Why Pope Francis Swiftly Approved Fulton Sheen's Beatification

Why Pope Francis Swiftly Approved Fulton Sheen's Beatification

The big news from the Congregation for the Causes of Saints this past week was, of course, that Pope Francis has approved a miracle attributed to the intercession of the Venerable Fulton Sheen, clearing the way for his beatification.

Francis has beatified almost as many people in his six years in charge of the See of Peter as Pope St John Paul II did over the whole of his 26-year reign. In fairness, Francis did cover more than 500 of them with one stroke of the pen, when he approved the beatification, in 2013, of 522 Spanish Civil War martyrs. Still, he has kept up a brisk pace, and has declared an eclectic assortment of new Blesseds.

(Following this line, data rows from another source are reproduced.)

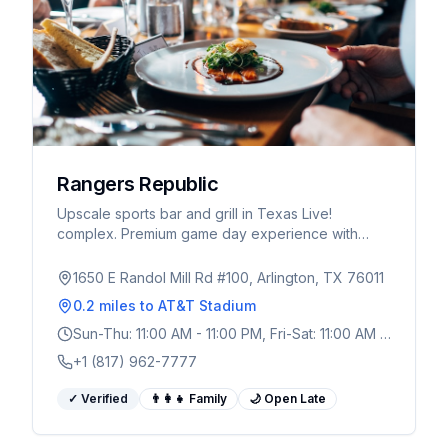
Rangers Republic
Upscale sports bar and grill in Texas Live!
complex. Premium game day experience with
craft cocktails, Texas-inspired menu, and massive
TV screens.
1650 E Randol Mill Rd #100, Arlington, TX 76011
0.2 miles
to AT&T Stadium
Sun-Thu: 11:00 AM - 11:00 PM, Fri-Sat: 11:00 AM -
1:00 AM
+1 (817) 962-7777
✓ Verified
👨‍👩‍👧 Family
🌙 Open Late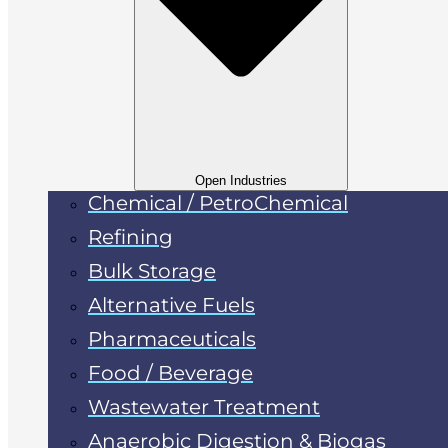
Open Industries
Chemical / PetroChemical
Refining
Bulk Storage
Alternative Fuels
Pharmaceuticals
Food / Beverage
Wastewater Treatment
Anaerobic Digestion & Biogas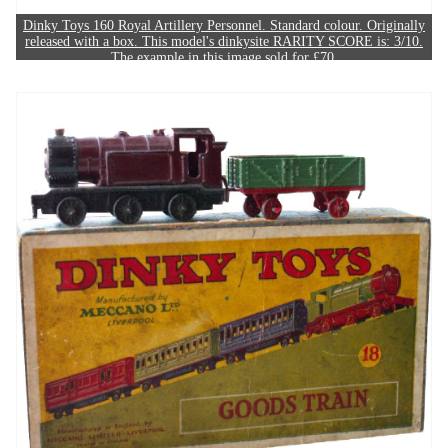
Dinky Toys 160 Royal Artillery Personnel. Standard colour. Originally
released with a box. This model's dinkysite RARITY SCORE is: 3/10.
The example in this image sold for £70.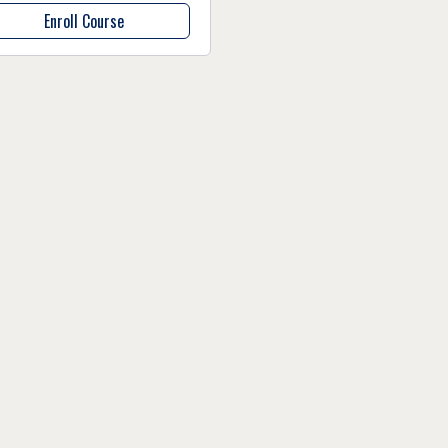
Enroll Course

The Sheen announcement came just days after the Venerable’s body was moved to Peoria, Illinois, thus ending a protracted and unseemly legal battle with the Archdiocese of New York that had at one point led to an indefinite hold on the Cause, even though a stillborn baby had inexplicably returned to life, apparently after the child’s parents petitioned Archbishop Sheen for intercession.

Known as a great apologist, and universally recognised as a pioneer of what we now call the “new evangelisation”, Sheen was a radio host during the Golden Age of Radio before he moved to television and an 18-year, Emmy Award-winning career on the DuMont network and later in syndication. He was also a highly trained and disciplined thinker who did serious work in philosophy and won academic accolades early in his life. He held a professorship at the Catholic University of America for more than two decades, starting in the 1920s.

A superficial and cursory view of Sheen might suggest he was not the sort of character Pope Francis would choose to elevate as an example to the faithful or to the world’s bishops. Sheen was an inveterate traveller, a celebrity who rubbed elbows with the literati and glitterati, and he was always impeccably attired, coiffed and accoutred. He was a man of impressive erudition and genuine intellectual brilliance who took great care to use precise language. One might call him a rigorous doctrinal hard-liner.

He was also an austere fellow, disciplined in his appetites to the point of asceticism. He earned millions, but kept only enough to support himself and his work. The New York Times described him in his obituary in the following terms: “He neither smoked nor drank; he took no holidays; he was indifferent to food and amusements; he gave away nearly all his earnings.”

He was the director of a mission society – the Society for the Propagation of the Faith – which he led for eight years before becoming Bishop of Rochester. There, he encountered significant opposition – successful resistance, in fact – over his plan to donate a Church building to a federal public housing project.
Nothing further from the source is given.